The chemokine, macrophage inflammatory protein-2γ, reduces the expression of glutamate transporter-1 on astrocytes and increases neuronal sensitivity to glutamate excitotoxicity.

PMID 23234294


Changes in glutamatergic neurotransmission via decreased glutamate transporter (GLT) activity or expression contributes to multiple neurological disorders. Chemokines and their receptors are involved in neurological diseases but the role of chemokines in the expression of glutamate transporters is unclear. Primary astrocytes were prepared from neonatal (<24 hours old) SJL/J mouse brains and incubated with 5 μg/ml lipopolysaccharide (LPS) or 50 ng/ml tumor necrosis factor α (TNF-α) for 24 hours.
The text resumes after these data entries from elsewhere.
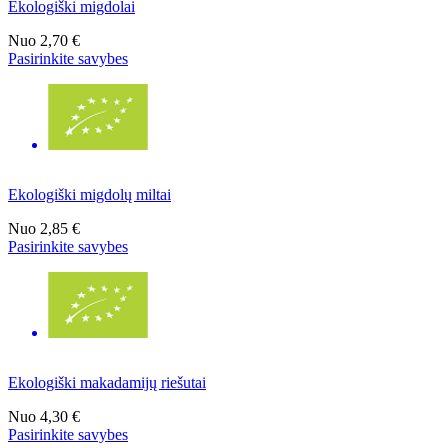
Ekologiški migdolai
Nuo
2,70 €
Pasirinkite savybes
Ekologiški migdolų miltai
Nuo
2,85 €
Pasirinkite savybes
Ekologiški makadamijų riešutai
Nuo
4,30 €
Pasirinkite savybes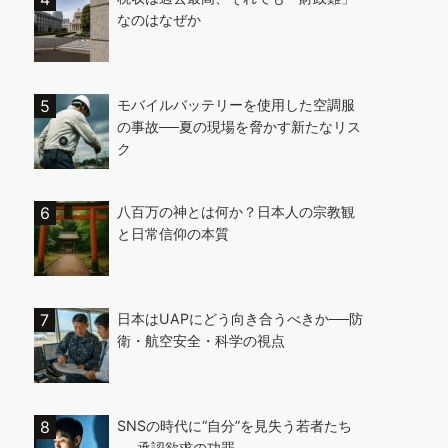
なのはなぜか
モバイルバッテリーを使用した空調服
の事故──夏の現場を脅かす新たなリス
ク
八百万の神とは何か？日本人の宗教観
と日常信仰の本質
日本はUAPにどう向き合うべきか──防
衛・航空安全・科学の視点
SNSの時代に“自分”を見失う若者たち
──承認欲求の功罪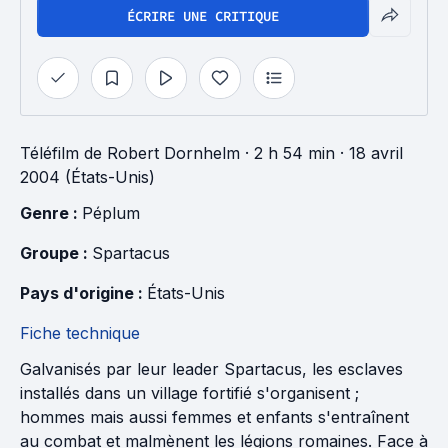
ÉCRIRE UNE CRITIQUE
Téléfilm
de
Robert Dornhelm
· 2 h 54 min
· 18 avril
2004 (États-Unis)
Genre : 
Péplum
Groupe : 
Spartacus
Pays d'origine : 
États-Unis
Fiche technique
Galvanisés par leur leader Spartacus, les esclaves
installés dans un village fortifié s'organisent ;
hommes mais aussi femmes et enfants s'entraînent
au combat et malmènent les légions romaines. Face à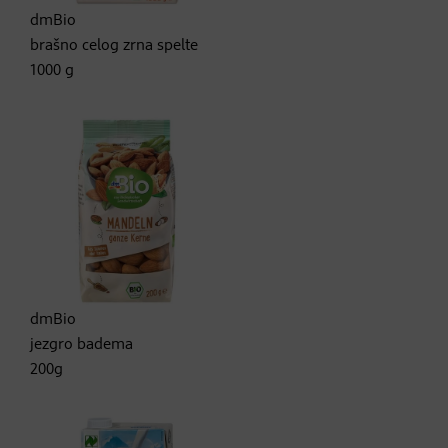
dmBio
brašno celog zrna spelte
1000 g
dmBio
jezgro badema
200g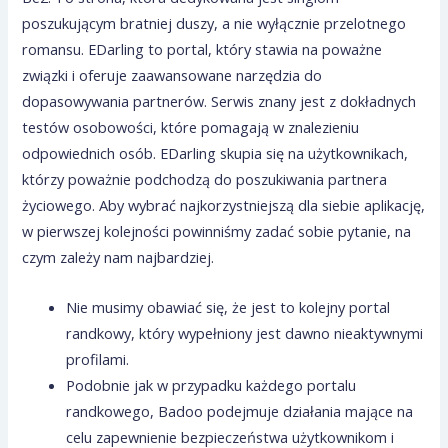
poszukującym bratniej duszy, a nie wyłącznie przelotnego
romansu. EDarling to portal, który stawia na poważne
związki i oferuje zaawansowane narzędzia do
dopasowywania partnerów. Serwis znany jest z dokładnych
testów osobowości, które pomagają w znalezieniu
odpowiednich osób. EDarling skupia się na użytkownikach,
którzy poważnie podchodzą do poszukiwania partnera
życiowego. Aby wybrać najkorzystniejszą dla siebie aplikację,
w pierwszej kolejności powinniśmy zadać sobie pytanie, na
czym zależy nam najbardziej.
Nie musimy obawiać się, że jest to kolejny portal
randkowy, który wypełniony jest dawno nieaktywnymi
profilami.
Podobnie jak w przypadku każdego portalu
randkowego, Badoo podejmuje działania mające na
celu zapewnienie bezpieczeństwa użytkownikom i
Soluble macrophage inflammatory protein-2γ (MIP-2γ) in culture supernatants was determined using a sandwich ELISA. The MIP-2γ effect on the expression of GLT-1 was measured by quantitative RT-PCR, flow cytometric analysis or western blot assay. Detergent-resistant membranes from astrocytes were isolated on the basis of their ability to float in density gradients. Raft-containing fractions were tracked by the enrichment of caveolin-1 and the dendritic lipid raft marker, flotillin-1. Cell viability was determined by measuring either the leakage of lactate dehydrogenase or the reduction of 3-(4,5-dimethylthiazol-2-yl)- 2,5-diphenyltetrazolium bromide by viable cells and confirmed by visual inspection. The production of the chemokine MIP-2γ by mouse cortical astrocytes increased significantly after stimulation with LPS or TNF-α in vitro. Astrocytes over-expressing MIP-2γ down-regulated the expression of GLT-1 at the mRNA and protein level and caused redistribution of GLT-1 out of the lipid rafts that mediate glutamate uptake. We used pharmacological inhibitors to identify the downstream signaling pathways underlying MIP-2γ activity. We also found complementary results by knocking down MIP-2γ activity in astrocytes with MIP-2γ small interfering RNA (siRNA). MIP-2γ overexpression in astrocytes enhanced the neuronal toxicity of glutamate by decreasing GLT-1 activity, but MIP-2γ itself was not toxic to neurons. These results suggest that MIP-2γ mediates the pathogenesis of central nervous system disorders associated with neutrophil infiltration in the brain and decreased GLT-1 activity.